=== Exercise prompt ===
Bring back every record exactly, except for the pictures, which stay out.
Start of Task inputs
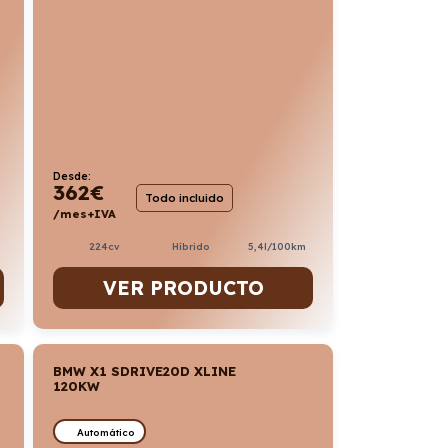
Desde:
362
€
Todo incluido
/mes+IVA
224cv
Híbrido
5,4l/100km
VER PRODUCTO
BMW X1 SDRIVE20D XLINE
120KW
Automático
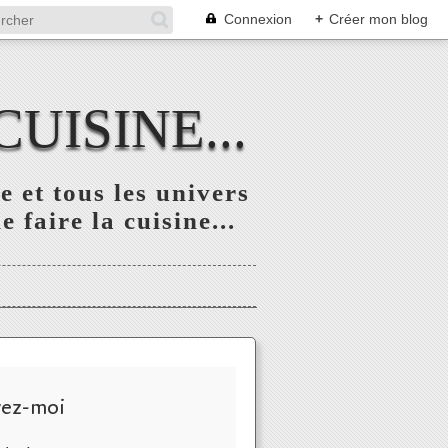
Connexion
+
Créer mon blog
UISINE...
 et tous les univers
 faire la cuisine...
vez-moi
End of Task inputs
=== Task solution ===
Desde:
362
€
Todo incluido
/mes+IVA
224cv
Híbrido
5,4l/100km
VER PRODUCTO
BMW X1 SDRIVE20D XLINE
120KW
Automático
Connexion
+
Créer mon blog
UISINE...
 et tous les univers
 faire la cuisine...
vez-moi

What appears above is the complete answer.